Borsh, binary serializer for security-critical projects.
Borsh stands for Binary Object Representation Serializer for Hashing. It is meant to be used in security-critical projects as it prioritizes consistency, safety, speed; and comes with a strict specification. It optimizes for the following qualities in the decreasing priority:
- Consistency
- Consistency means there is a bijective mapping between objects and their binary representations. There is no two binary representations that deserialize into the same object. This is extremely useful for applications that use binary representation to compute hash;
- Safety
- Borsh implementations use safe coding practices. In Rust, Borsh uses almost only safe code, with one exception to avoid exhaustion attack;
- Specification
- Borsh comes with a full specification that can be used for implementations in other languages;
- Speed
- In Rust, Borsh achieves high performance by opting out from Serde which makes it faster than bincode in some cases; which also reduces the code size;
Example
use borsh::{BorshSerialize, BorshDeserialize};
#[derive(BorshSerialize, BorshDeserialize, PartialEq, Debug)]
struct A {
x: u64,
y: String,
}
#[test]
fn test_simple_struct() {
let a = A {
x: 3301,
y: "liber primus".to_string(),
};
let encoded_a = borsh::to_vec(a).unwrap();
let decoded_a = borsh::from_slice::(&encoded_a).unwrap();
assert_eq!(a, decoded_a);
}
Opting out from Serde allows borsh to have some features that
currently are not available for serde-compatible serializers.

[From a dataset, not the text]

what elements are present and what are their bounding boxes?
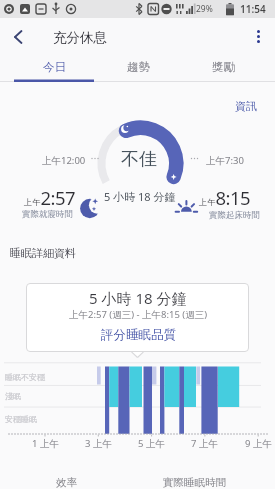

Currently we support two features: borsh_init
and
borsh_skip
(the former one not available in
Serde). See
https://github.com/nearprotocol/borsh
Benchmarks
We measured the following benchmarks on objects that blockchain projects care about the most: blocks, block headers, transactions, accounts. We took object structure from the nearprotocol blockchain. We used Criterion for building the following graphs. The benchmarks were run on Google Cloud n1-standard-2 (2 vCPUs, 7.5 GB memory). Note, size only roughly corresponds to the serialization complexity which causes non-smoothness of the graph.
See complete report here.
Specification
In short, Borsh is a non self-describing binary serialization format. It is designed to serialize any objects to canonical and deterministic set of bytes.
General principles:- integers are little endian;
- sizes of dynamic containers are written before values as u32;
- all unordered containers (hashmap/hashset) are ordered in lexicographic order by key (in tie breaker case on value);
- structs are serialized in the order of fields in the struct;
- enums are serialized with using u8 for the enum ordinal and then storing data inside the enum value (if present).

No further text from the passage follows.